Two-Tone looked up. “When?” He laughed. “She’s long gone by now. Went to the airport hours ago. Best spot to hock the ring-rich tourists and shit. Once she got the cash, she was flying out.”
A dull nausea swept through Becker’s gut. This is some kind of sick joke, isn’t it? He stood a long moment. “What’s her last name?”
Two-Tone pondered the question and shrugged.
“What flight was she taking?”
“She said something about the Roach Coach.”
“Yeah. Weekend red-eye-Seville, Madrid, La Guardia. That’s what they call it. College kids take it ’cause it’s cheap. Guess they sit in back and smoke roaches.”
Great. Becker groaned, running a hand through his hair. “What time did it leave?”
“Two a.m. sharp, every Saturday night. She’s somewhere over the Atlantic by now.”
Becker checked his watch. It read 1:45 p.m. He turned to Two-Tone, confused. “You said it’s a two a.m. flight?”
The punk nodded, laughing. “Looks like you’re fucked, ol’ man.”

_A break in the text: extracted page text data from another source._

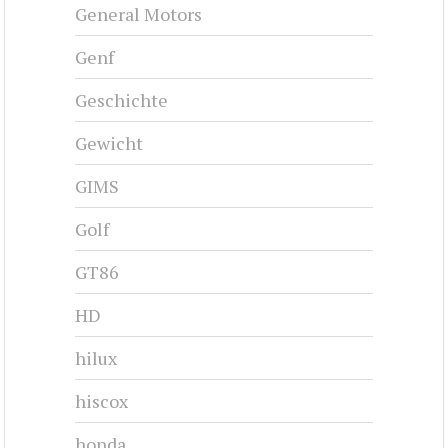
General Motors
Genf
Geschichte
Gewicht
GIMS
Golf
GT86
HD
hilux
hiscox
honda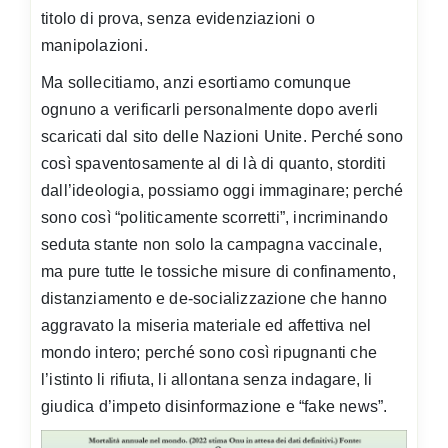
titolo di prova, senza evidenziazioni o
manipolazioni.
Ma sollecitiamo, anzi esortiamo comunque
ognuno a verificarli personalmente dopo averli
scaricati dal sito delle Nazioni Unite. Perché sono
così spaventosamente al di là di quanto, storditi
dall’ideologia, possiamo oggi immaginare; perché
sono così “politicamente scorretti”, incriminando
seduta stante non solo la campagna vaccinale,
ma pure tutte le tossiche misure di confinamento,
distanziamento e de-socializzazione che hanno
aggravato la miseria materiale ed affettiva nel
mondo intero; perché sono così ripugnanti che
l’istinto li rifiuta, li allontana senza indagare, li
giudica d’impeto disinformazione e “fake news”.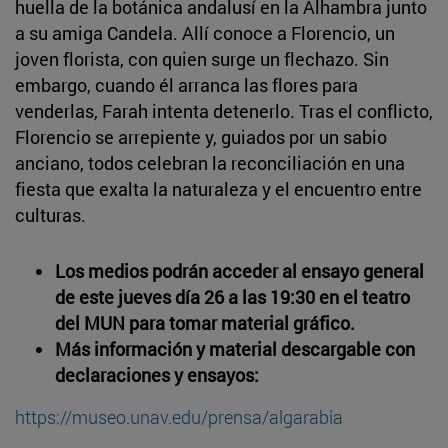
huella de la botánica andalusí en la Alhambra junto
a su amiga Candela. Allí conoce a Florencio, un
joven florista, con quien surge un flechazo. Sin
embargo, cuando él arranca las flores para
venderlas, Farah intenta detenerlo. Tras el conflicto,
Florencio se arrepiente y, guiados por un sabio
anciano, todos celebran la reconciliación en una
fiesta que exalta la naturaleza y el encuentro entre
culturas.
Los medios podrán acceder al ensayo general
de este jueves día 26 a las 19:30 en el teatro
del MUN para tomar material gráfico.
Más información y material descargable con
declaraciones y ensayos:
https://museo.unav.edu/prensa/algarabia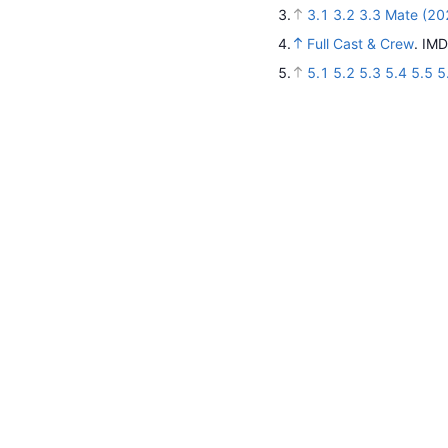
3.
3.1
3.2
3.3
Mate (20
4.
Full Cast & Crew
.
IMD
5.
5.1
5.2
5.3
5.4
5.5
5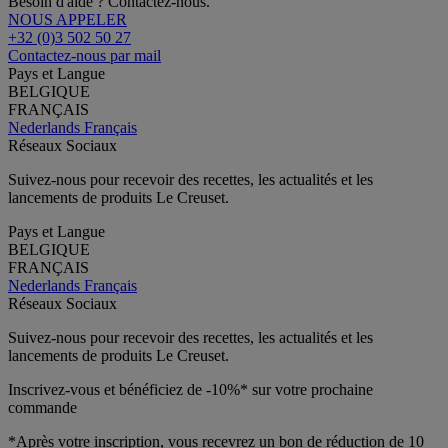
Besoin d'aide ? Contactez-nous.
NOUS APPELER
+32 (0)3 502 50 27
Contactez-nous par mail
Pays et Langue
BELGIQUE
FRANÇAIS
Nederlands
Français
Réseaux Sociaux
Suivez-nous pour recevoir des recettes, les actualités et les
lancements de produits Le Creuset.
Pays et Langue
BELGIQUE
FRANÇAIS
Nederlands
Français
Réseaux Sociaux
Suivez-nous pour recevoir des recettes, les actualités et les
lancements de produits Le Creuset.
Inscrivez-vous et bénéficiez de -10%* sur votre prochaine
commande
*Après votre inscription, vous recevrez un bon de réduction de 10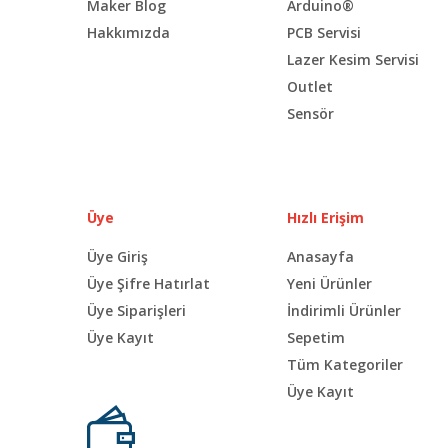
Maker Blog
Arduino®
Hakkımızda
PCB Servisi
Lazer Kesim Servisi
Outlet
Sensör
Üye
Hızlı Erişim
Üye Giriş
Anasayfa
Üye Şifre Hatırlat
Yeni Ürünler
Üye Siparişleri
İndirimli Ürünler
Üye Kayıt
Sepetim
Tüm Kategoriler
Üye Kayıt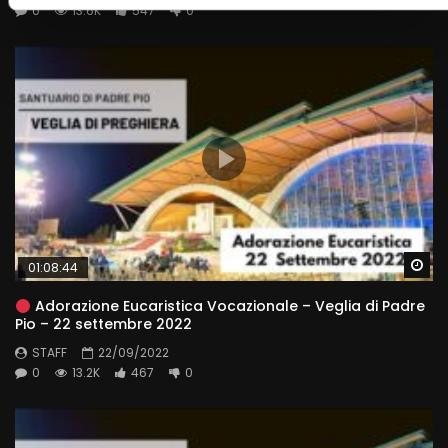
0
13.6K
547
0
Wa
01:08:44
Adorazione Eucaristica Vocazionale – Veglia di Padre
Pio – 22 settembre 2022
STAFF
22/09/2022
0
13.2K
467
0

Becker pointed angrily to his watch. “But it’s only quarter to two!”
Two-Tone eyed the watch, apparently puzzled. “Well, I’ll be damned.” he laughed. “I’m usually not this buzzed till four a.m.!”
“What’s the fastest way to the airport?” Becker snapped.
“Taxi stand out front.”
Becker grabbed a 1,000-peseta note from his pocket and stuff edit in Two-Tone’s hand.
“Hey, man, thanks!” the punk called after him. “If you see Megan, tell her I said hi!” But Becker was already gone.
Two-Tone sighed and staggered back toward the dance floor. He was too drunk to notice the man in wire-rim glasses following him.
Outside, Becker scanned the parking lot for a taxi. There was none. He ran over to a stocky bouncer. “Taxi!”
The bouncer shook his head. “Demasiado temprano. Too early.”
Too early? Becker swore. It’s two o’clock in the morning!
“Pidame uno! Call me one!”
The man pulled out a walkie-talkie. He said a few words and then signed off. “Veinte minutos,” he offered.
“Twenty minutes?!” Becker demanded. “Y elautobus?”
The bouncer shrugged. “Forty-five minutos.”
Becker threw up his hands. Perfect!
The sound of a small engine turned Becker’s head. It sounded like a chainsaw. A big kid and his chain-clad date pulled into the parking lot on an old Vespa 250 motorcycle. The girl’s skirt had blown high on her thighs. She didn’t seem to notice. Becker dashed over. I can’t believe I’m doing this, he thought. I hate motorcycles. He yelled to the driver. “I’ll pay you ten thousand pesetas to take me to the airport!”
The kid ignored him and killed the engine.
“Twenty thousand!” Becker blurted. “I need to get to the airport!”
The kid looked up. “Scusi?” He was Italian.
“Aeroporto! Per favore. Sulla Vespa! Venti mille pesete!”
The Italian eyed his crummy, little bike and laughed. “Venti mille pesete? La Vespa?”
“Cinquanta mille! Fifty thousand!” Becker offered. It was about four hundred dollars.
The Italian laughed doubtfully. “Dov’e la plata? Where’s the cash?”
Becker pulled five 10,000-peseta notes from his pocket and held them out. The Italian looked at the money and then at his girlfriend. The girl grabbed the cash and stuffed it in her blouse.
“Grazie!” the Italian beamed. He tossed Becker the keys to his Vespa. Then he grabbed his girlfriend’s hand, and they ran off laughing into the building.
“Aspetta!” Becker yelled. “Wait! I wanted a ride!”